START RECORDS FOR THE EXERCISE

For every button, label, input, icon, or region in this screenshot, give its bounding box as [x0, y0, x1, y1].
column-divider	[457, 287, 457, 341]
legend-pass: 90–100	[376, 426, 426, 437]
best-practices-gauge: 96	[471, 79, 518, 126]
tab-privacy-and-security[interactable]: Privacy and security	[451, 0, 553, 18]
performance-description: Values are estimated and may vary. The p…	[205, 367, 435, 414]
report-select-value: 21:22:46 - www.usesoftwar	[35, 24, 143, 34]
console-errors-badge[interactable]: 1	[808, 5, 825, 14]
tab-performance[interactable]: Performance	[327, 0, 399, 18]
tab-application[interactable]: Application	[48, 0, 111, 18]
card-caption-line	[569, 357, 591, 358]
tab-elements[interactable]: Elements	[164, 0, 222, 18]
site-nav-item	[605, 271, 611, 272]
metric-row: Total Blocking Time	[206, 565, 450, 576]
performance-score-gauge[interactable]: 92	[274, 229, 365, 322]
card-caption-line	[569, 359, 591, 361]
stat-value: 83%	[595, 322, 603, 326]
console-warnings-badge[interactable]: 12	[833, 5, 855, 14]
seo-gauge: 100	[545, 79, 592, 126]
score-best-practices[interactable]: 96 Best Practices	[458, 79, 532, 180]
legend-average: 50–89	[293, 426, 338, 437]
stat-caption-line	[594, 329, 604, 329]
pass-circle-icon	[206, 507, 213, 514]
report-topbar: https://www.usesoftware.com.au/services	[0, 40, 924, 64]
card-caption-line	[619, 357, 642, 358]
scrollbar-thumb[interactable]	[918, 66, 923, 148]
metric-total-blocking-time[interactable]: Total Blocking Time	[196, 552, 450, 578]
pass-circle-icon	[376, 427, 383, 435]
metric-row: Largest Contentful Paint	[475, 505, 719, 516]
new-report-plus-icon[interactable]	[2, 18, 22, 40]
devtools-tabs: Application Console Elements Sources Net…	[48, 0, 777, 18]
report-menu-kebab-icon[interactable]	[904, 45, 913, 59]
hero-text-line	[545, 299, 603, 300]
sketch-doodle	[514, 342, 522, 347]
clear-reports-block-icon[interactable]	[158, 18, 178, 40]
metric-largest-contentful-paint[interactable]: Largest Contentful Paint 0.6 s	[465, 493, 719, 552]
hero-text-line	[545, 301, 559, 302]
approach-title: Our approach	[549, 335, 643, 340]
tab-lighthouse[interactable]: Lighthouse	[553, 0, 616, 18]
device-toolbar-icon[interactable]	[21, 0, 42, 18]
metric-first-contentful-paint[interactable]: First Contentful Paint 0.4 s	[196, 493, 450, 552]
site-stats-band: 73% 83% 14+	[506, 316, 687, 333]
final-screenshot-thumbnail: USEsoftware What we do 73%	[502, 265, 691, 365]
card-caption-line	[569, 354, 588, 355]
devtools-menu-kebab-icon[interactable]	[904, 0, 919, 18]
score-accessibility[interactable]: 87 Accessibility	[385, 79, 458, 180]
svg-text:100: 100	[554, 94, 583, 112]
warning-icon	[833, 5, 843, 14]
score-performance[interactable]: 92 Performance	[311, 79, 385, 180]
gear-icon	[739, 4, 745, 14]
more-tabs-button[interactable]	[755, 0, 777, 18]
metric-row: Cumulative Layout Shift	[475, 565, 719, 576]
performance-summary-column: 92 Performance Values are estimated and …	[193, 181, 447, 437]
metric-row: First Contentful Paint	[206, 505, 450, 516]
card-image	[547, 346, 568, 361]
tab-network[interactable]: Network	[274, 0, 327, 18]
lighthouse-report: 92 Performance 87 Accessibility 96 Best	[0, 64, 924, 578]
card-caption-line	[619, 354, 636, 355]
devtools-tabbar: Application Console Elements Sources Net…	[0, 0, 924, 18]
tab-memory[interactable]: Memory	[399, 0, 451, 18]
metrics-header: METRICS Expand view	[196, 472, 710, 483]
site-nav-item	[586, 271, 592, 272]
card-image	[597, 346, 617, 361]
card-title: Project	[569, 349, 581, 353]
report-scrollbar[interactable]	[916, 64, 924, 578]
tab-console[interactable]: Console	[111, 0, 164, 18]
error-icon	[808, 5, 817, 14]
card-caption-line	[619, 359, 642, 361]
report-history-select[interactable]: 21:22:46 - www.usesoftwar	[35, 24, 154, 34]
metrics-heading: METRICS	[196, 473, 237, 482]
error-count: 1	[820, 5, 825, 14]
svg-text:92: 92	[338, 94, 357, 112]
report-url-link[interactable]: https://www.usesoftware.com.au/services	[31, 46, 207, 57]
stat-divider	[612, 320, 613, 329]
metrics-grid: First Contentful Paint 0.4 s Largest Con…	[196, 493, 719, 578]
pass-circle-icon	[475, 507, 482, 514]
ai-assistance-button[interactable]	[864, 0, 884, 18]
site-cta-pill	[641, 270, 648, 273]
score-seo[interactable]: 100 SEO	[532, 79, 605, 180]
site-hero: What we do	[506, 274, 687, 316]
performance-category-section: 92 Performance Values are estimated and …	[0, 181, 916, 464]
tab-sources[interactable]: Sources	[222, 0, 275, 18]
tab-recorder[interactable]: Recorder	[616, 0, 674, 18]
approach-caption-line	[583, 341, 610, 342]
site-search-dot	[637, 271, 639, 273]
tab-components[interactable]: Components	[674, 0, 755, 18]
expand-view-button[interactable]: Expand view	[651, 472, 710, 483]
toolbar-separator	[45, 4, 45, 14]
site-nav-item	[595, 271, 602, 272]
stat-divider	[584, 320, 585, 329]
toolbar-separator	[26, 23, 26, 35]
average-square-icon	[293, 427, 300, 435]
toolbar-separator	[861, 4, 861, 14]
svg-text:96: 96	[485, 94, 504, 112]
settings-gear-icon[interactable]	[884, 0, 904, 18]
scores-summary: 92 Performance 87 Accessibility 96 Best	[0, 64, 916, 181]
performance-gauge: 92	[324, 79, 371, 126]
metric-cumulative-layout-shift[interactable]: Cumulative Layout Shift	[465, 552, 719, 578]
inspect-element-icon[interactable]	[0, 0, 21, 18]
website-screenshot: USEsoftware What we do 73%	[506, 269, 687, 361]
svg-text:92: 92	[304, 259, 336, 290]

END RECORDS FOR THE EXERCISE

▶ _TASK DETAILS_: Retype the entire listing without altering anything.

▶ _RESULT OF THIS TASK_:
For every button, label, input, icon, or region in this screenshot, give its bounding box as [x0, y0, x1, y1].
column-divider	[457, 287, 457, 341]
legend-pass: 90–100	[376, 426, 426, 437]
best-practices-gauge: 96	[471, 79, 518, 126]
tab-privacy-and-security[interactable]: Privacy and security	[451, 0, 553, 18]
performance-description: Values are estimated and may vary. The p…	[205, 367, 435, 414]
report-select-value: 21:22:46 - www.usesoftwar	[35, 24, 143, 34]
console-errors-badge[interactable]: 1	[808, 5, 825, 14]
tab-performance[interactable]: Performance	[327, 0, 399, 18]
tab-application[interactable]: Application	[48, 0, 111, 18]
card-caption-line	[569, 357, 591, 358]
tab-elements[interactable]: Elements	[164, 0, 222, 18]
site-nav-item	[605, 271, 611, 272]
metric-row: Total Blocking Time	[206, 565, 450, 576]
performance-score-gauge[interactable]: 92	[274, 229, 365, 322]
card-caption-line	[569, 359, 591, 361]
stat-value: 83%	[595, 322, 603, 326]
console-warnings-badge[interactable]: 12	[833, 5, 855, 14]
seo-gauge: 100	[545, 79, 592, 126]
score-best-practices[interactable]: 96 Best Practices	[458, 79, 532, 180]
legend-average: 50–89	[293, 426, 338, 437]
stat-caption-line	[594, 329, 604, 329]
pass-circle-icon	[206, 507, 213, 514]
report-topbar: https://www.usesoftware.com.au/services	[0, 40, 924, 64]
card-caption-line	[619, 357, 642, 358]
scrollbar-thumb[interactable]	[918, 66, 923, 148]
metric-total-blocking-time[interactable]: Total Blocking Time	[196, 552, 450, 578]
pass-circle-icon	[376, 427, 383, 435]
metric-row: Largest Contentful Paint	[475, 505, 719, 516]
new-report-plus-icon[interactable]	[2, 18, 22, 40]
devtools-tabs: Application Console Elements Sources Net…	[48, 0, 777, 18]
report-menu-kebab-icon[interactable]	[904, 45, 913, 59]
hero-text-line	[545, 299, 603, 300]
sketch-doodle	[514, 342, 522, 347]
clear-reports-block-icon[interactable]	[158, 18, 178, 40]
metric-largest-contentful-paint[interactable]: Largest Contentful Paint 0.6 s	[465, 493, 719, 552]
hero-text-line	[545, 301, 559, 302]
approach-title: Our approach	[549, 335, 643, 340]
tab-lighthouse[interactable]: Lighthouse	[553, 0, 616, 18]
device-toolbar-icon[interactable]	[21, 0, 42, 18]
metric-first-contentful-paint[interactable]: First Contentful Paint 0.4 s	[196, 493, 450, 552]
site-stats-band: 73% 83% 14+	[506, 316, 687, 333]
final-screenshot-thumbnail: USEsoftware What we do 73%	[502, 265, 691, 365]
card-caption-line	[569, 354, 588, 355]
devtools-menu-kebab-icon[interactable]	[904, 0, 919, 18]
score-accessibility[interactable]: 87 Accessibility	[385, 79, 458, 180]
svg-text:100: 100	[554, 94, 583, 112]
warning-icon	[833, 5, 843, 14]
score-performance[interactable]: 92 Performance	[311, 79, 385, 180]
gear-icon	[739, 4, 745, 14]
more-tabs-button[interactable]	[755, 0, 777, 18]
metric-row: Cumulative Layout Shift	[475, 565, 719, 576]
performance-summary-column: 92 Performance Values are estimated and …	[193, 181, 447, 437]
metric-row: First Contentful Paint	[206, 505, 450, 516]
card-image	[547, 346, 568, 361]
tab-network[interactable]: Network	[274, 0, 327, 18]
lighthouse-report: 92 Performance 87 Accessibility 96 Best	[0, 64, 924, 578]
card-caption-line	[619, 354, 636, 355]
devtools-tabbar: Application Console Elements Sources Net…	[0, 0, 924, 18]
tab-memory[interactable]: Memory	[399, 0, 451, 18]
metrics-header: METRICS Expand view	[196, 472, 710, 483]
site-nav-item	[586, 271, 592, 272]
card-image	[597, 346, 617, 361]
card-title: Project	[569, 349, 581, 353]
report-scrollbar[interactable]	[916, 64, 924, 578]
tab-console[interactable]: Console	[111, 0, 164, 18]
error-icon	[808, 5, 817, 14]
card-caption-line	[619, 359, 642, 361]
report-history-select[interactable]: 21:22:46 - www.usesoftwar	[35, 24, 154, 34]
metrics-heading: METRICS	[196, 473, 237, 482]
error-count: 1	[820, 5, 825, 14]
svg-text:92: 92	[338, 94, 357, 112]
report-url-link[interactable]: https://www.usesoftware.com.au/services	[31, 46, 207, 57]
stat-divider	[612, 320, 613, 329]
metrics-grid: First Contentful Paint 0.4 s Largest Con…	[196, 493, 719, 578]
pass-circle-icon	[475, 507, 482, 514]
ai-assistance-button[interactable]	[864, 0, 884, 18]
site-cta-pill	[641, 270, 648, 273]
score-seo[interactable]: 100 SEO	[532, 79, 605, 180]
site-hero: What we do	[506, 274, 687, 316]
performance-category-section: 92 Performance Values are estimated and …	[0, 181, 916, 464]
tab-sources[interactable]: Sources	[222, 0, 275, 18]
tab-recorder[interactable]: Recorder	[616, 0, 674, 18]
approach-caption-line	[583, 341, 610, 342]
site-search-dot	[637, 271, 639, 273]
tab-components[interactable]: Components	[674, 0, 755, 18]
expand-view-button[interactable]: Expand view	[651, 472, 710, 483]
toolbar-separator	[45, 4, 45, 14]
site-nav-item	[595, 271, 602, 272]
stat-divider	[584, 320, 585, 329]
toolbar-separator	[26, 23, 26, 35]
average-square-icon	[293, 427, 300, 435]
toolbar-separator	[861, 4, 861, 14]
svg-text:96: 96	[485, 94, 504, 112]
settings-gear-icon[interactable]	[884, 0, 904, 18]
scores-summary: 92 Performance 87 Accessibility 96 Best	[0, 64, 916, 181]
performance-gauge: 92	[324, 79, 371, 126]
metric-cumulative-layout-shift[interactable]: Cumulative Layout Shift	[465, 552, 719, 578]
inspect-element-icon[interactable]	[0, 0, 21, 18]
website-screenshot: USEsoftware What we do 73%	[506, 269, 687, 361]
svg-text:92: 92	[304, 259, 336, 290]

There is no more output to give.